## Action item
Only the lines below between the ones containing "pour les temps de réponse et de fermeture, le" and "на автомобиле", inclusive, are to be reproduced, each exactly as it stands.

--------------------------------------------------

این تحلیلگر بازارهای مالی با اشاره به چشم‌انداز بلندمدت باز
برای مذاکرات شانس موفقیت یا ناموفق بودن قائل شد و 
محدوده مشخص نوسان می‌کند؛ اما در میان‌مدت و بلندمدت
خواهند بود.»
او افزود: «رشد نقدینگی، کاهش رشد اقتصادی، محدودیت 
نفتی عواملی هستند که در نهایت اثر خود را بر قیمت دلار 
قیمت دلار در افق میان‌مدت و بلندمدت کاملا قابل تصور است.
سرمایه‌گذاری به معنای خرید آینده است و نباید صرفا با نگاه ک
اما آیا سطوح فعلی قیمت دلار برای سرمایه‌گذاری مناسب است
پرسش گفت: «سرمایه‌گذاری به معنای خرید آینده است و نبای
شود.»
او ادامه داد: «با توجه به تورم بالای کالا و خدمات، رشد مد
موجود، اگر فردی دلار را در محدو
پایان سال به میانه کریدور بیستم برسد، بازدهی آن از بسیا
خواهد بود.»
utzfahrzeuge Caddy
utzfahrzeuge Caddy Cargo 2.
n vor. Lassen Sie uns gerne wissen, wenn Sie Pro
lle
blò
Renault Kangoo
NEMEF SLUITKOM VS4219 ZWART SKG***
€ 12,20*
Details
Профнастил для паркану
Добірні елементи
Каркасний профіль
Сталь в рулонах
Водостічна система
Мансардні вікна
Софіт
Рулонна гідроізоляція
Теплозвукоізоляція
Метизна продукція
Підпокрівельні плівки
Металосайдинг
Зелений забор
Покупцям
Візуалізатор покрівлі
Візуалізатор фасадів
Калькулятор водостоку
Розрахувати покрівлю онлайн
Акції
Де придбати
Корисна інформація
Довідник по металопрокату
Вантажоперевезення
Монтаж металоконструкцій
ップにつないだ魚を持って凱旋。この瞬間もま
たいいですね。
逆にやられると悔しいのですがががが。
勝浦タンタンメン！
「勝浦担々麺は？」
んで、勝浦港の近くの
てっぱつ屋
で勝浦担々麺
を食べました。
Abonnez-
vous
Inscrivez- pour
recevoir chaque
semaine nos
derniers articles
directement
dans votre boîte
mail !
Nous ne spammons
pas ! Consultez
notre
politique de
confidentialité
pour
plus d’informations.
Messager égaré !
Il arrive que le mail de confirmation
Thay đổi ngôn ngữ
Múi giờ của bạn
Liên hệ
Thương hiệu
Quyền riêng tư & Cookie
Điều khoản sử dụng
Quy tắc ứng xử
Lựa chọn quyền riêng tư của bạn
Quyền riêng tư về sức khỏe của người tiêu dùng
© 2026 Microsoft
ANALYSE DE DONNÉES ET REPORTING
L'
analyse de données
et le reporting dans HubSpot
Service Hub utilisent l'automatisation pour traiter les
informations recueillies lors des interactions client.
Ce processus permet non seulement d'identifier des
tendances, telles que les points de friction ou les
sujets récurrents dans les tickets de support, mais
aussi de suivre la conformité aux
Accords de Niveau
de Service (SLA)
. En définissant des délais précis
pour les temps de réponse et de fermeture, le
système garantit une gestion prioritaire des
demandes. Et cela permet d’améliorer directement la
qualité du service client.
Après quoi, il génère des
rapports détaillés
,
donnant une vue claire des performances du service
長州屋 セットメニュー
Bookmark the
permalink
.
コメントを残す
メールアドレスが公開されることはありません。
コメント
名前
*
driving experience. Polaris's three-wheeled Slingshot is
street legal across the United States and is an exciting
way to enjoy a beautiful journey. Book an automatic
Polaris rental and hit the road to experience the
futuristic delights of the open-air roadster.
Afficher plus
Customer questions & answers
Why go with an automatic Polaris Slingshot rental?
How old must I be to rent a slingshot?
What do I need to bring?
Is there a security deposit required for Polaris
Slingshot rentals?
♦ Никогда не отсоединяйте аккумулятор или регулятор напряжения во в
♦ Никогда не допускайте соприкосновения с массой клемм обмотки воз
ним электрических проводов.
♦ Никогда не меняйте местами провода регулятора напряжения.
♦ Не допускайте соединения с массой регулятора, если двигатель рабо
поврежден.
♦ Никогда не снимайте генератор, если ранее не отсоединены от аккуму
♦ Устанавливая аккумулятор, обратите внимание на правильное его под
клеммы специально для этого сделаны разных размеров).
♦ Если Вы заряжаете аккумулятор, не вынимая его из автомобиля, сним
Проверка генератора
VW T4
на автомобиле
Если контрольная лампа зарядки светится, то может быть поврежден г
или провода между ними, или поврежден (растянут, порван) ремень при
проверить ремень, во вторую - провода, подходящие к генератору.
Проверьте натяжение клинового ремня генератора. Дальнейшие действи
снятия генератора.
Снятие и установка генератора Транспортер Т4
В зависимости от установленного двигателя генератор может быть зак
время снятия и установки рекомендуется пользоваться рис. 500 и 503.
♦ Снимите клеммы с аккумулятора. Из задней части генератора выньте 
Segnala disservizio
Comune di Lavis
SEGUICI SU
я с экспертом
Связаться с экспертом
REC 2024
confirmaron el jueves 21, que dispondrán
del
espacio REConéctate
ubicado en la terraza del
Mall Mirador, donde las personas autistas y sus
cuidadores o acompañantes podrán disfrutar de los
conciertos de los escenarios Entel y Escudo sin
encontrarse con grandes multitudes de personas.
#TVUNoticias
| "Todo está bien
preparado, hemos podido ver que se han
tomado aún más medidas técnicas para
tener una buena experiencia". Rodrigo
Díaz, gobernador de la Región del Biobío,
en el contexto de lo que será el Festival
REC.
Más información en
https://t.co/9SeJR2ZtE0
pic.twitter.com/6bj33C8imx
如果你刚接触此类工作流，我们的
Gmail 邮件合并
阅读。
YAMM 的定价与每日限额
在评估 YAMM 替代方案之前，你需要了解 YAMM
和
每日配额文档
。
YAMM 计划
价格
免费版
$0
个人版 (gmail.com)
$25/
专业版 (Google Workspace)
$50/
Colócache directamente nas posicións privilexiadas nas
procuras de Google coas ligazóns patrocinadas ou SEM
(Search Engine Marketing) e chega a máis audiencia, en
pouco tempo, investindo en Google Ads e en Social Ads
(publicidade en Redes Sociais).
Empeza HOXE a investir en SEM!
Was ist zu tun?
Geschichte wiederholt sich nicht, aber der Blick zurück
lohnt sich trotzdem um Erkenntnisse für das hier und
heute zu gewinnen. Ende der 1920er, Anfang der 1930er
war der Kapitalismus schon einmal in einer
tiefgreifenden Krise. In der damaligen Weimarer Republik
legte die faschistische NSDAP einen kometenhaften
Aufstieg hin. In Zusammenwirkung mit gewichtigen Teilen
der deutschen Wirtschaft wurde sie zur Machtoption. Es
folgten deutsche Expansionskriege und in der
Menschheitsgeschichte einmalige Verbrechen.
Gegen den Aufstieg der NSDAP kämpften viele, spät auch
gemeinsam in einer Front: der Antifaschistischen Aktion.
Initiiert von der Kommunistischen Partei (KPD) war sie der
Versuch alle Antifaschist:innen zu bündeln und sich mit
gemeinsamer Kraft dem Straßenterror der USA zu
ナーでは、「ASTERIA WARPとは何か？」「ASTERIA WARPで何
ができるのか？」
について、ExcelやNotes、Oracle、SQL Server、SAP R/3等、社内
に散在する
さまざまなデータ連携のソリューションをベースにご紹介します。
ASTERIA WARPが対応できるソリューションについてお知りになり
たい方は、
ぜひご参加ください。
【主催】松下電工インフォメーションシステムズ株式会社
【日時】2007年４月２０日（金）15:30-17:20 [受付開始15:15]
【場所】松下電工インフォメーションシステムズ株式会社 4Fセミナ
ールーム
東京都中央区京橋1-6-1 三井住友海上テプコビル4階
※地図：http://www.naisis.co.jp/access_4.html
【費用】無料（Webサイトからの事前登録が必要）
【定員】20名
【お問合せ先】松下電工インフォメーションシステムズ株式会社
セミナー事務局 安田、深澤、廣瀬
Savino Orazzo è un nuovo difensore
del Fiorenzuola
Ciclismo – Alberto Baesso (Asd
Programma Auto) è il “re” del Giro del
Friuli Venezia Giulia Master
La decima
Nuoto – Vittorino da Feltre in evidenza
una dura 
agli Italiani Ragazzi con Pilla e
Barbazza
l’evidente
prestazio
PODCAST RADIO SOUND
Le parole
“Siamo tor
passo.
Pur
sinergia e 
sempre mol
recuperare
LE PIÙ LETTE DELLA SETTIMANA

--------------------------------------------------

## Solution below
pour les temps de réponse et de fermeture, le
système garantit une gestion prioritaire des
demandes. Et cela permet d’améliorer directement la
qualité du service client.
Après quoi, il génère des
rapports détaillés
,
donnant une vue claire des performances du service
長州屋 セットメニュー
Bookmark the
permalink
.
コメントを残す
メールアドレスが公開されることはありません。
コメント
名前
*
driving experience. Polaris's three-wheeled Slingshot is
street legal across the United States and is an exciting
way to enjoy a beautiful journey. Book an automatic
Polaris rental and hit the road to experience the
futuristic delights of the open-air roadster.
Afficher plus
Customer questions & answers
Why go with an automatic Polaris Slingshot rental?
How old must I be to rent a slingshot?
What do I need to bring?
Is there a security deposit required for Polaris
Slingshot rentals?
♦ Никогда не отсоединяйте аккумулятор или регулятор напряжения во в
♦ Никогда не допускайте соприкосновения с массой клемм обмотки воз
ним электрических проводов.
♦ Никогда не меняйте местами провода регулятора напряжения.
♦ Не допускайте соединения с массой регулятора, если двигатель рабо
поврежден.
♦ Никогда не снимайте генератор, если ранее не отсоединены от аккуму
♦ Устанавливая аккумулятор, обратите внимание на правильное его под
клеммы специально для этого сделаны разных размеров).
♦ Если Вы заряжаете аккумулятор, не вынимая его из автомобиля, сним
Проверка генератора
VW T4
на автомобиле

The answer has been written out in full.